Problem to work on
What lines of the data below hold "help"? Show them.

───── Dataset records ─────

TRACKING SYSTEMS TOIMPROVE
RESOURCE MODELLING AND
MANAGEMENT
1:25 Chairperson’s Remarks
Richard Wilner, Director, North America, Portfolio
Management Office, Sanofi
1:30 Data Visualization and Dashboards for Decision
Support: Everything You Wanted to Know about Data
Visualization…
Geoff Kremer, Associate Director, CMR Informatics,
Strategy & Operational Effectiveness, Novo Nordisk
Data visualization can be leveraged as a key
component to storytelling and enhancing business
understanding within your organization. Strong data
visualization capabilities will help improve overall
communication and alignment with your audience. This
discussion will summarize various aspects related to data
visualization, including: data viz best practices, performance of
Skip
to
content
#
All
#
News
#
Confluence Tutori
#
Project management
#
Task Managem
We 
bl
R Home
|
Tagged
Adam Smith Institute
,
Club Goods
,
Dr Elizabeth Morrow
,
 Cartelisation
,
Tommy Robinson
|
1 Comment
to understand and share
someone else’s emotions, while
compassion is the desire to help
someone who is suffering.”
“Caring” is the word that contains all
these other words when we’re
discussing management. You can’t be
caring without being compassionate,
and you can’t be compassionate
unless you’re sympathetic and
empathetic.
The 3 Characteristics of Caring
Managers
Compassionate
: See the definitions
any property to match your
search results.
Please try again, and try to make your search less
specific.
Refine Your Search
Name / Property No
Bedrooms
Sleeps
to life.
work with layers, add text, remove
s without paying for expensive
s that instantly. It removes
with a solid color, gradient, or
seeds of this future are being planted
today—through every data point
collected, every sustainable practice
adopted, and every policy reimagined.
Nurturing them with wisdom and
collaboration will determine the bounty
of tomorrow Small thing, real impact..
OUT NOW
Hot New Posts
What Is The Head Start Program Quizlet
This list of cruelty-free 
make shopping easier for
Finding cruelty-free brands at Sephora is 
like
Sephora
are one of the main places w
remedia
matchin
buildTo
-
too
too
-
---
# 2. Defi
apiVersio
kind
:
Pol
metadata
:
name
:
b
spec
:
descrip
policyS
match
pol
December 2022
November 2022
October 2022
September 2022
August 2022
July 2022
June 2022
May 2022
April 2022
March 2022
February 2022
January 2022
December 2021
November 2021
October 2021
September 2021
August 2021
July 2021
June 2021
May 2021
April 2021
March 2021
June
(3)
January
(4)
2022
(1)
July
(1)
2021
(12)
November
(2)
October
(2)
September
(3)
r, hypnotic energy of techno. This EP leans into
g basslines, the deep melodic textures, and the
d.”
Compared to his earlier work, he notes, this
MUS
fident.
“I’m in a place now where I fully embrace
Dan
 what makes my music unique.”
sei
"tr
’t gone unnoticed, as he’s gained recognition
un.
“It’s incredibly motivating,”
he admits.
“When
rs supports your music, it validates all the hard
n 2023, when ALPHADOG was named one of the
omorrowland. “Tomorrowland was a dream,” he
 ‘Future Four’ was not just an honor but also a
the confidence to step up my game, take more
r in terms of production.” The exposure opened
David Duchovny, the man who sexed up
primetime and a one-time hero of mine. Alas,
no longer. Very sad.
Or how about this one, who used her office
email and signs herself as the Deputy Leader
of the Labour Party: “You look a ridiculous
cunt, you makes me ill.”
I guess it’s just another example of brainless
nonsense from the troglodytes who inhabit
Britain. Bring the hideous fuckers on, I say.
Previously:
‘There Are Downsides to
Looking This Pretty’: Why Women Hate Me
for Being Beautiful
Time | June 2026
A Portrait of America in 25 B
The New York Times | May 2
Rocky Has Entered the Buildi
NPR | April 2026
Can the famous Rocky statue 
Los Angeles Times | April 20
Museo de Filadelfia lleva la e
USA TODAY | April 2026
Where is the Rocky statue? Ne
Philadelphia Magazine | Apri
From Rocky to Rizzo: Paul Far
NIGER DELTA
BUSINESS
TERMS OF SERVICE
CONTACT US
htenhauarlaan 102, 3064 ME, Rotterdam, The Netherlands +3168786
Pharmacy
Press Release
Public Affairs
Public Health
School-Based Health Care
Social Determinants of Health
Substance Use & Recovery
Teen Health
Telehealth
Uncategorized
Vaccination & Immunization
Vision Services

─────

Problem solution
visualization capabilities will help improve overall
compassion is the desire to help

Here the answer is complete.